No, I still want to cry. “I have to go.” It’s abrupt. It’s cold. But I can’t do it anymore.
She jumps up. “Please, Riley. At least come for the summer. Forgive me. Let me in your life.”
I look at her. The woman who gave birth to me. The woman I remember loving me. The woman I want to love me, but my heart says go. My heart says no.
“Will I see you again?” Desperation sounds in her voice and echoes inside of me as she follows me into the main room of the gallery.
I stop, turn around, and, with a big knot in my chest, I tell her the truth. “I don’t know.” I unlock the door, but right before I walk out, I remember another reason I needed to talk to her. I turn around. “How did you get him to stop drinking the first time?”
“I told him he had to choose. Me or the bottle. He knew I meant it.”
I leave her. When I get into my Mustang, I can’t help but look back. She’s standing at the glass door, staring out. This feels like an end to a very sad movie.
I drive off. Keep driving. I hear and rehear everything she said. Part of me questions if coming wasn’t a mistake. Another part says I had to do this, and I’m glad I did. Then I remember her answer to my last question. I told him he had to choose.
Ten minutes into the ride, the temperature in the car goes cold.
I glance up in the rearview mirror and see Shane in the back seat. Her gaze finds mine in the reflection. In her silver eyes is anger, pain, but somewhere in her lost gaze is understanding. “I’m sorry,” she says. She doesn’t say anything else, and neither do I.

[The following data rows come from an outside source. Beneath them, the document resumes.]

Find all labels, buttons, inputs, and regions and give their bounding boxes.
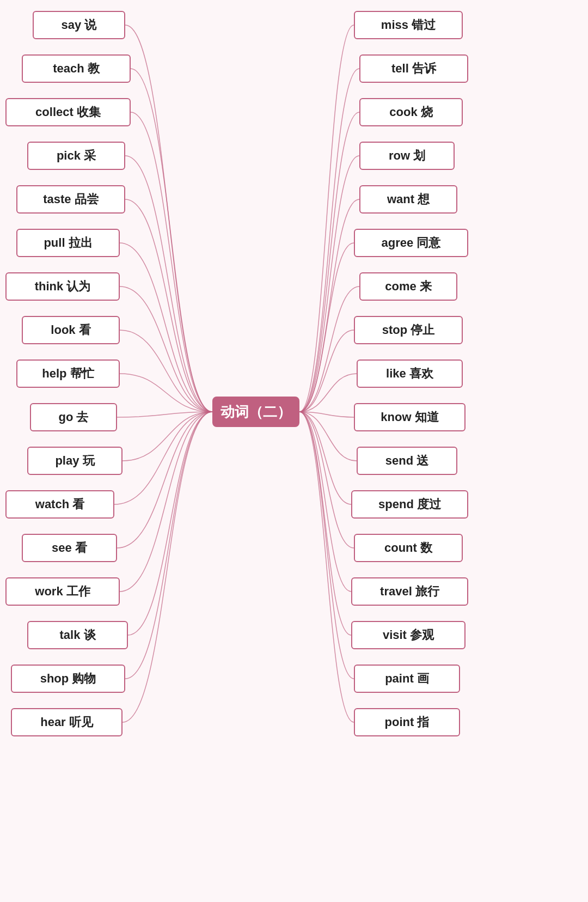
- left-node-collect: collect 收集: [5, 98, 131, 126]
- right-node-stop: stop 停止: [354, 316, 463, 344]
- right-node-count: count 数: [354, 534, 463, 562]
- left-node-help: help 帮忙: [16, 359, 120, 388]
- right-node-paint: paint 画: [354, 665, 460, 693]
- left-node-talk: talk 谈: [27, 621, 128, 649]
- left-node-see: see 看: [22, 534, 117, 562]
- center-node: 动词（二）: [212, 397, 299, 427]
- right-node-want: want 想: [359, 185, 457, 214]
- right-node-row: row 划: [359, 142, 455, 170]
- left-node-go: go 去: [30, 403, 117, 431]
- left-node-work: work 工作: [5, 577, 120, 606]
- left-node-think: think 认为: [5, 272, 120, 301]
- right-node-know: know 知道: [354, 403, 465, 431]
- right-node-spend: spend 度过: [351, 490, 468, 519]
- left-node-teach: teach 教: [22, 54, 131, 83]
- left-node-taste: taste 品尝: [16, 185, 125, 214]
- left-node-pull: pull 拉出: [16, 229, 120, 257]
- right-node-agree: agree 同意: [354, 229, 468, 257]
- right-node-travel: travel 旅行: [351, 577, 468, 606]
- right-node-tell: tell 告诉: [359, 54, 468, 83]
- right-node-come: come 来: [359, 272, 457, 301]
- right-node-like: like 喜欢: [357, 359, 463, 388]
- left-node-pick: pick 采: [27, 142, 125, 170]
- right-node-send: send 送: [357, 447, 457, 475]
- left-node-hear: hear 听见: [11, 708, 122, 736]
- mindmap-container: 动词（二）say 说teach 教collect 收集pick 采taste 品…: [0, 0, 588, 902]
- right-node-visit: visit 参观: [351, 621, 465, 649]
- left-node-say: say 说: [33, 11, 125, 39]
- left-node-look: look 看: [22, 316, 120, 344]
- left-node-watch: watch 看: [5, 490, 114, 519]
- right-node-point: point 指: [354, 708, 460, 736]
- left-node-shop: shop 购物: [11, 665, 125, 693]
- right-node-miss: miss 错过: [354, 11, 463, 39]
- left-node-play: play 玩: [27, 447, 122, 475]
- right-node-cook: cook 烧: [359, 98, 463, 126]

I drive straight to the funeral home. Ms. Duarte comes out of her office when I walk in. “He’s in his office.” And something about her tone tells me I need to brace myself.
I don’t knock. I just walk in. Dad’s sitting at his desk. An open bottle and a half-filled glass of vodka sits in front of him.
He flinches when he sees me, as if his drinking is still a secret. Or maybe he’s just not drunk enough to lose shame.
I walk over and drop down in the chair across from his desk.
He blinks, and I see nothing but pain in his eyes. While I can tell he’s already had a few drinks, he’s on this side of being drunk.